But, he did it for his country, for the freedom of his family, and he would do it again today if he could.

As I think of what Allen’s service cost him, I remember two other veterans, my mother’s brothers, General and Henry Cato.

Both in their mid-twenties, Uncle General and Uncle Henry served in the Army during World War II. The first, shy and reserved, was drafted into service. The second, outgoing and fun-loving, enlisted – happy to fight for his country and to see the world outside of Crenshaw County.

Today I sit and read their letters home to family members who saved and cherished the heartfelt sentiments and memorabilia stuffed inside airmail envelopes. 

“It sure is purty country over here,” General said. “They say this war may be over soon and then we can come home.”

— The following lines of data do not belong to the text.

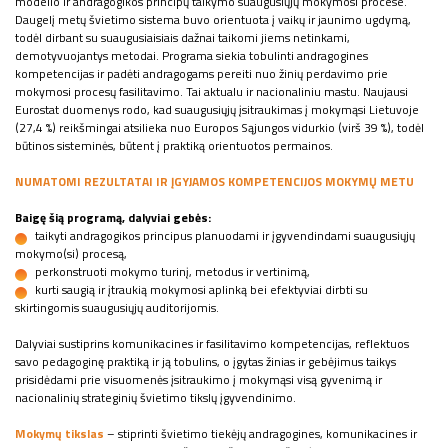
modelio ir andragogikos principų taikymo suaugusiųjų mokymosi procese.
Daugelį metų švietimo sistema buvo orientuota į vaikų ir jaunimo ugdymą,
todėl dirbant su suaugusiaisiais dažnai taikomi jiems netinkami,
demotyvuojantys metodai. Programa siekia tobulinti andragogines
kompetencijas ir padėti andragogams pereiti nuo žinių perdavimo prie
mokymosi procesų fasilitavimo. Tai aktualu ir nacionaliniu mastu. Naujausi
Eurostat duomenys rodo, kad suaugusiųjų įsitraukimas į mokymąsi Lietuvoje
(27,4 %) reikšmingai atsilieka nuo Europos Sąjungos vidurkio (virš 39 %), todėl
būtinos sisteminės, būtent į praktiką orientuotos permainos.
NUMATOMI REZULTATAI IR ĮGYJAMOS KOMPETENCIJOS MOKYMŲ METU
Baigę šią programą, dalyviai gebės:
taikyti andragogikos principus planuodami ir įgyvendindami suaugusiųjų
mokymo(si) procesą,
perkonstruoti mokymo turinį, metodus ir vertinimą,
kurti saugią ir įtraukią mokymosi aplinką bei efektyviai dirbti su
skirtingomis suaugusiųjų auditorijomis.
Dalyviai sustiprins komunikacines ir fasilitavimo kompetencijas, reflektuos
savo pedagoginę praktiką ir ją tobulins, o įgytas žinias ir gebėjimus taikys
prisidėdami prie visuomenės įsitraukimo į mokymąsi visą gyvenimą ir
nacionalinių strateginių švietimo tikslų įgyvendinimo.
Mokymų tikslas
– stiprinti švietimo tiekėjų andragogines, komunikacines ir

“Here are a few dollars,” Henry scribbled. “Buy little Vernice a treat for making good grades. And, set some by yourself Momma. I know you need it.”

They’ve both been gone for three decades, but I still read their letters and consider the different ways in which war and military service impacted their lives.

Henry laughed and talked of meeting Winston Churchill, telling us children how he chauffeured the great British Prime Minister around North Africa. For a country boy from Lapine, his time overseas was a once-in-a-lifetime experience.

But Uncle General wouldn’t speak about the war. We never learned what he did in Italy and Cicily. We knew only that war was hard, an awful thing, and something he hoped we would never experience first hand. 

I loved those men, and their stories changed the way I view military men and women. On Veterans Day, I think of them and of all the others, along with their families, who sacrificed for their country.

I’m grateful for the ones we celebrate on Veterans Day and for the freedom they ensured with their service.